Ghanaian military officer

Brigadier General Ishmael Ben Quartey is a retired Ghana army general whose last army appointment was as the commander of the Support Services Brigade of the Ghana Armed Forces (GAF) from 2010 to 2013. Following his retirement, he was appointed chairman of the Board of the Driver and Vehicle Licensing Authority (DVLA) in 2013 and later additionally appointed as Acting Managing Director of Metro Mass Transit from 2015 to 2017.

During his military career, he held several command and staff appointments, including Commanding Officer of the Armoured Reconnaissance Regiment, Commander of the Ghana Military Academy, and Commander of the Support Services Brigade. In 2008, he was appointed the acting UN force commander in Congo.

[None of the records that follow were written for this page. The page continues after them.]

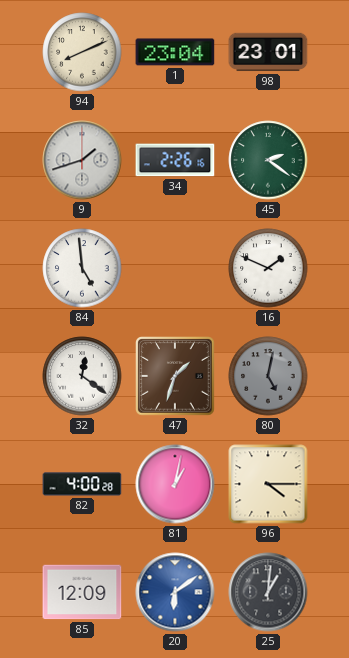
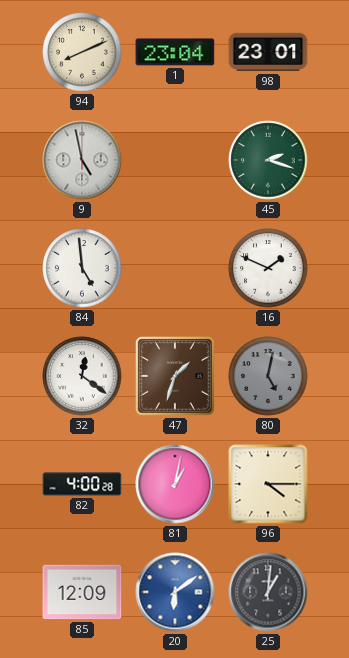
9: 1:42 -> 4:58
34: 2:26 -> none
45: 2:21 -> 2:18
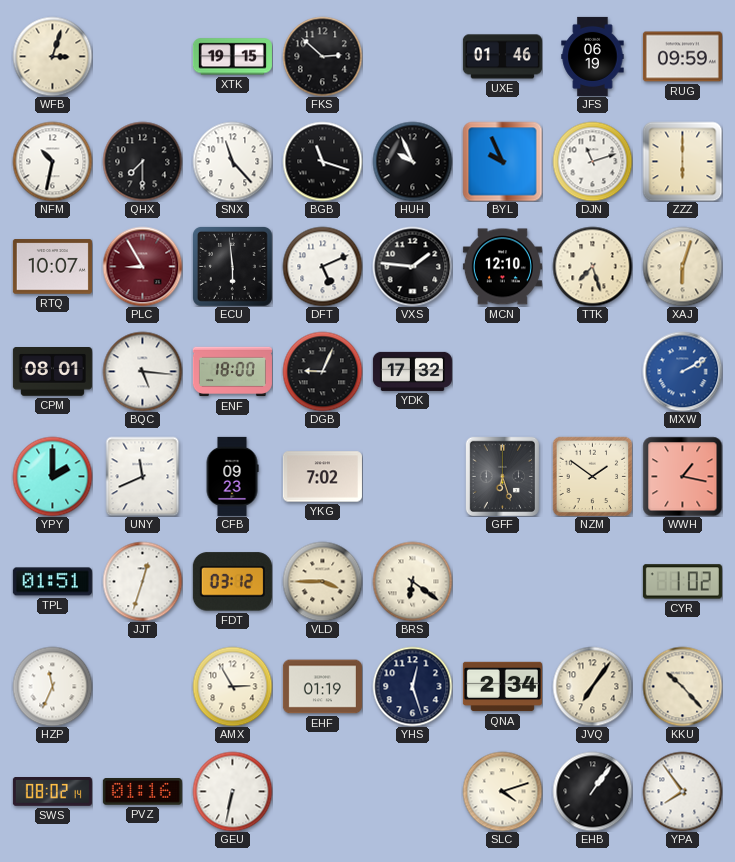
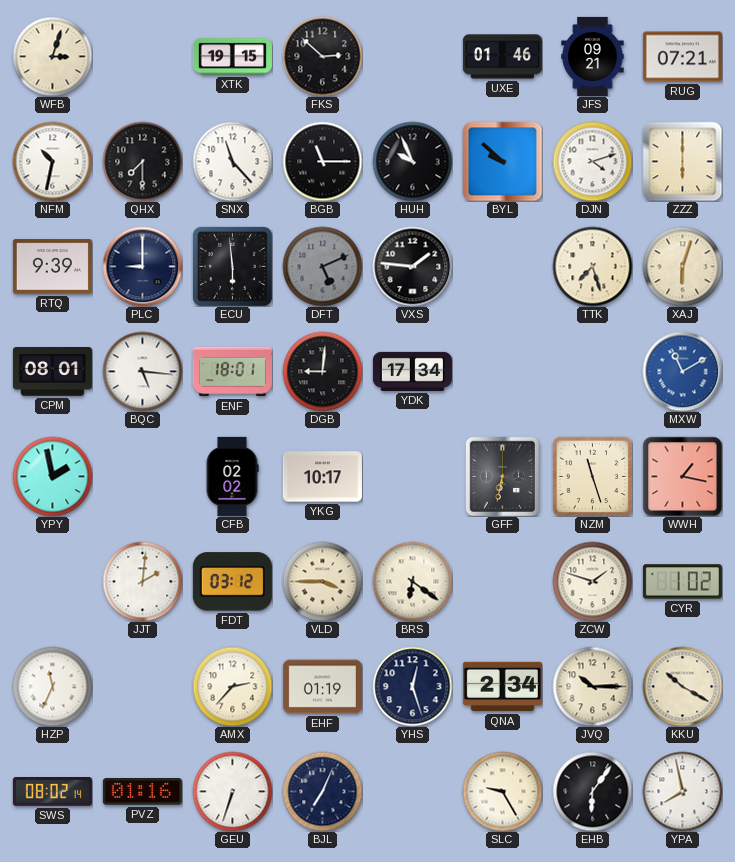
JFS: 06:19 -> 09:21
RUG: 09:59 -> 07:21
BGB: 11:18 -> 11:15
BYL: 9:56 -> 9:52
DJN: 11:12 -> 4:12
RTQ: 10:07 -> 9:39
PLC: 8:55 -> 9:00
PLC dial: burgundy -> navy
DFT dial: white -> grey
MCN: 12:10 -> none
ENF: 18:00 -> 18:01
DGB: 9:04 -> 9:01
YDK: 17:32 -> 17:34
MXW: 2:10 -> 11:10
YPY: 2:00 -> 1:58
UNY: 11:41 -> none
CFB: 09:23 -> 02:02
YKG: 7:02 -> 10:17
GFF: 6:27 -> 6:32
NZM: 1:51 -> 11:27
TPL: 01:51 -> none
JJT: 12:33 -> 2:01
ZCW: none -> 1:48
AMX: 2:55 -> 2:37
JVQ: 7:06 -> 10:15
KKU: 10:23 -> 10:20
GEU: 6:32 -> 6:33
BJL: none -> 7:04
SLC: 4:12 -> 9:25
EHB: 1:06 -> 6:06
YPA: 7:54 -> 7:58
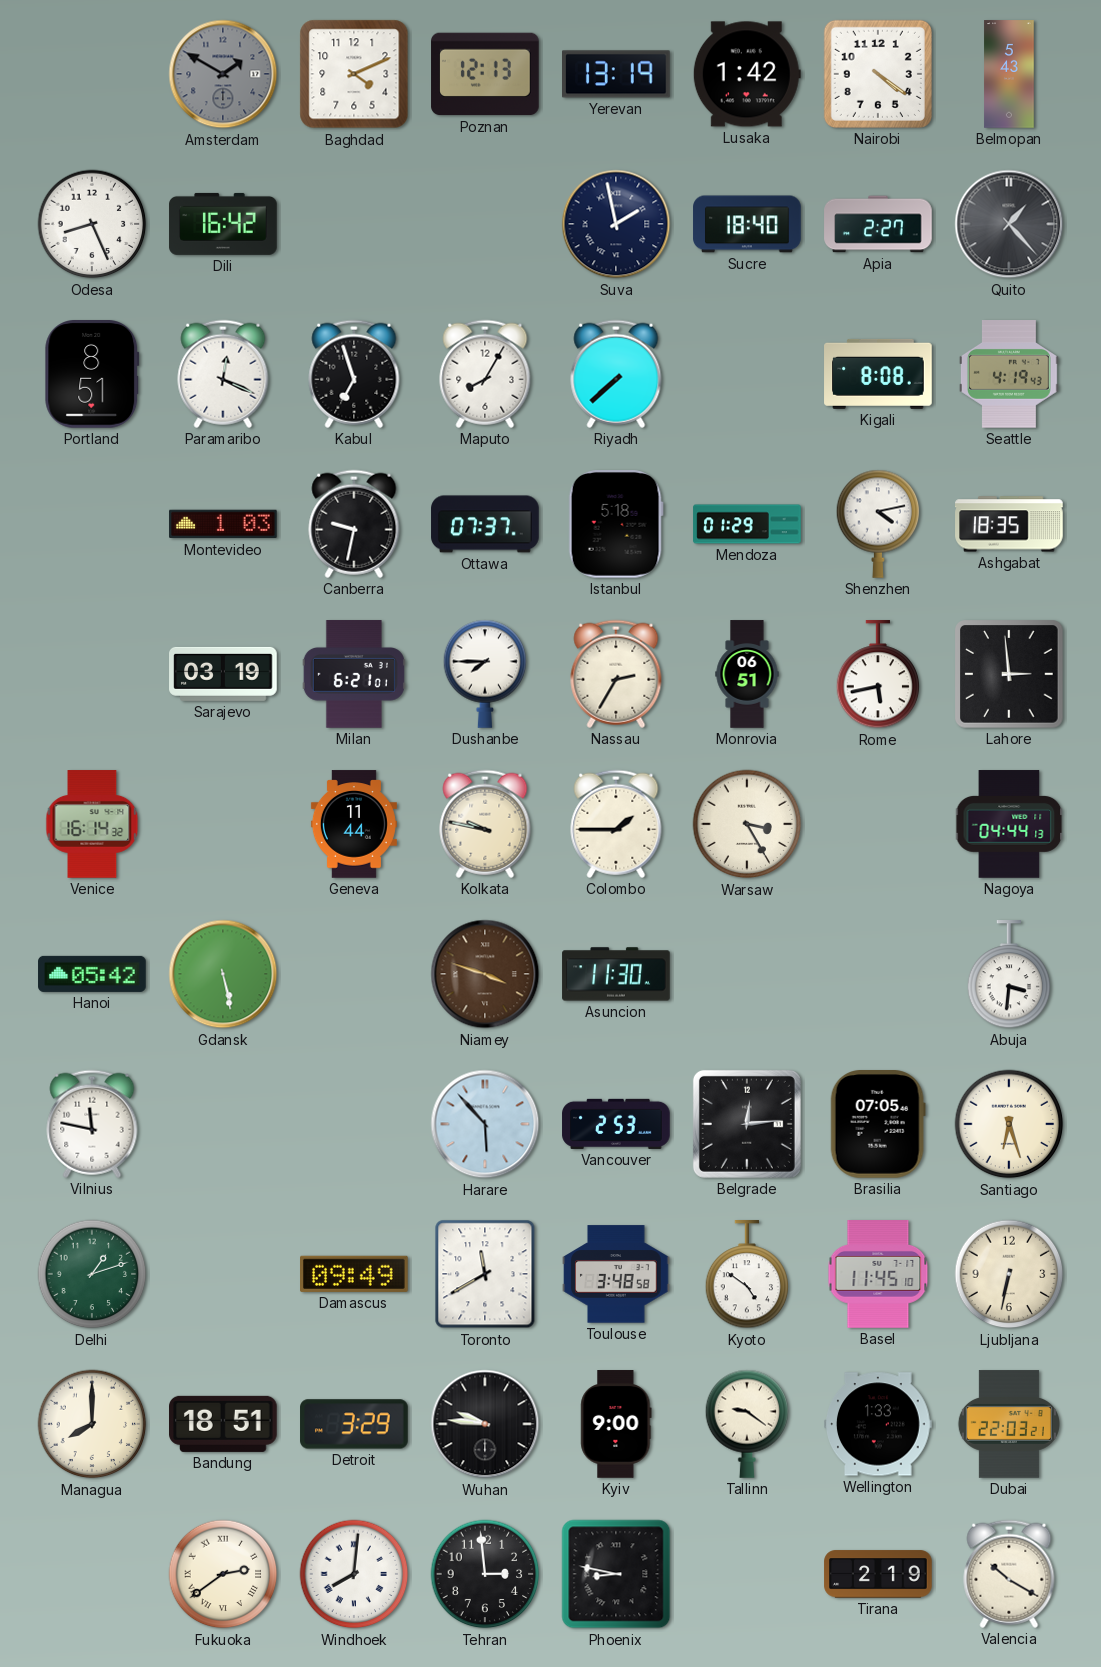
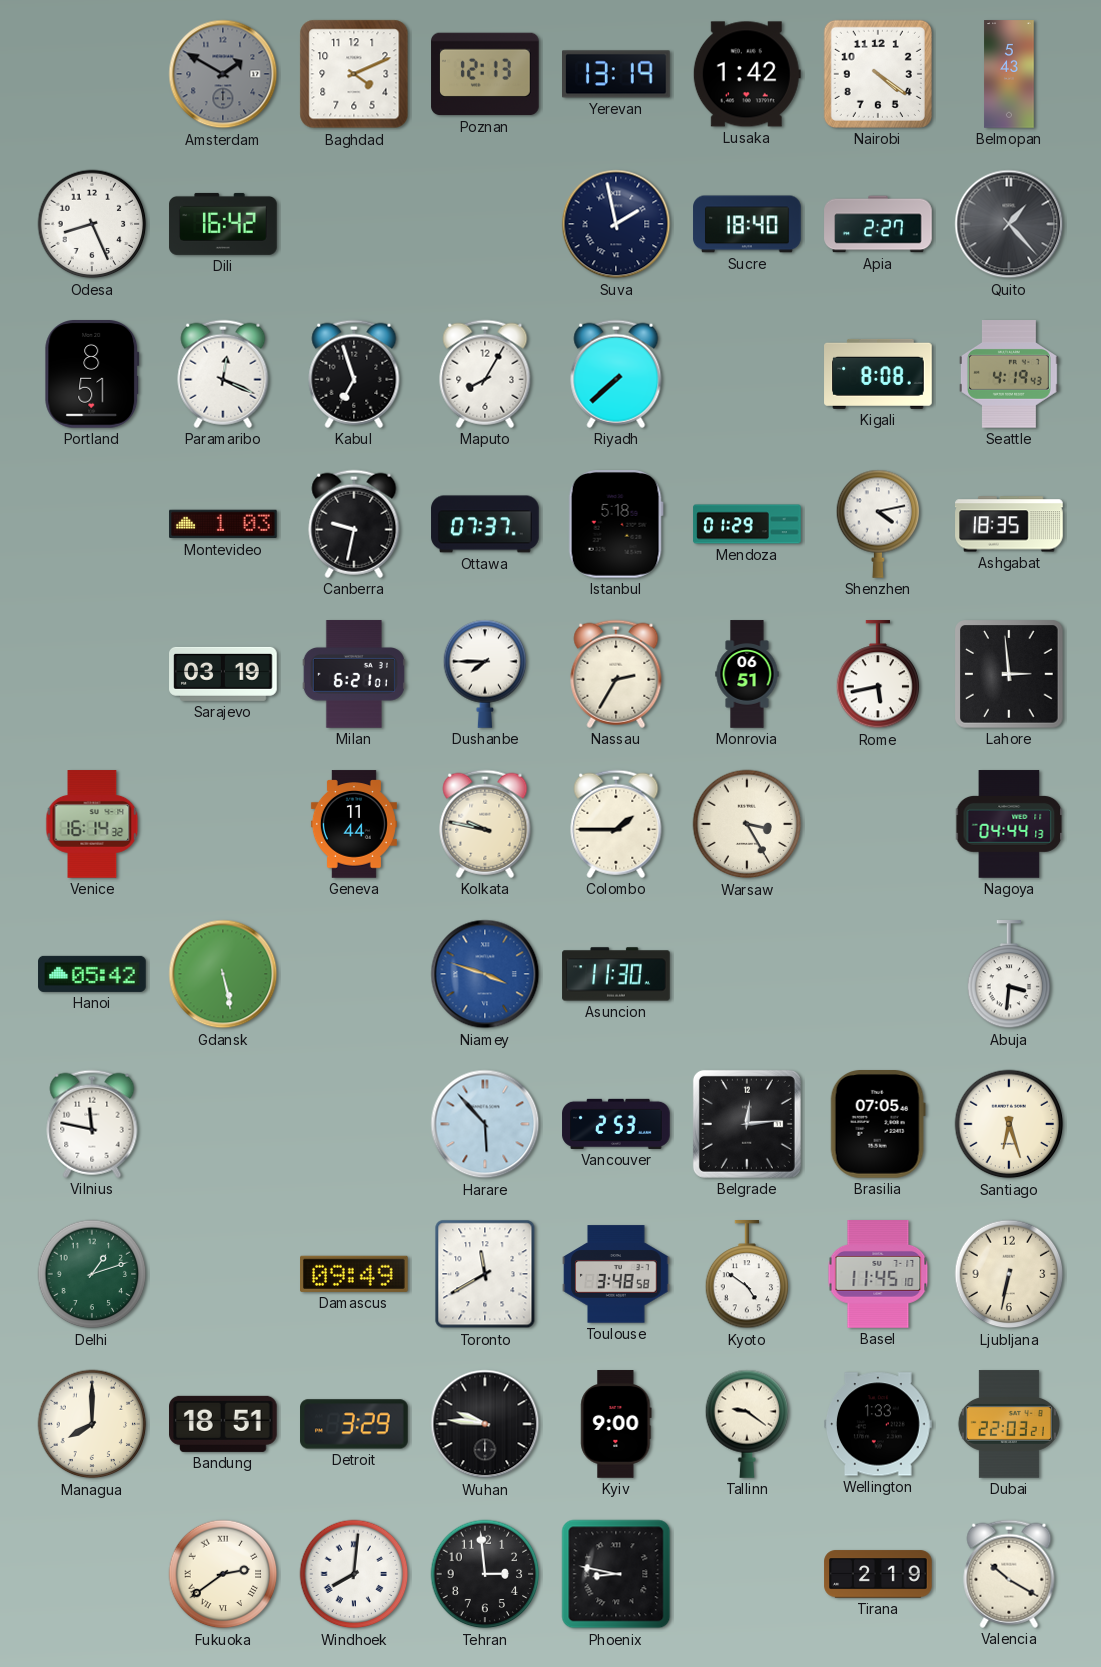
Niamey dial: brown -> blue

==Early life and education==
Quartey was born in Jamestown, Accra. He attended Accra Royal Basic School and later Accra Academy, where he obtained his General Certificate of Education (GCE) Ordinary and Advanced Level qualifications in 1971 and 1973 respectively.

He trained at the Ghana Military Academy, where he graduated as the best cadet of his intake and was awarded the Sword of Honour. He also attended the Ghana Armed Forces Command and Staff College and the National Defence College, Nigeria. He received Armor training at Fort Knox in Kentucky, United States. He graduated from the University of Ibadan with a Master of Science degree in Strategic Studies.

==Military career==
Quartey enlisted in the Ghana Armed Forces in 1974 and served for approximately 39 years.

He held several command and staff appointments, including Commanding Officer of the Armoured Reconnaissance Regiment, Commander of the Ghana Military Academy, and Commander of the Support Services Brigade Group.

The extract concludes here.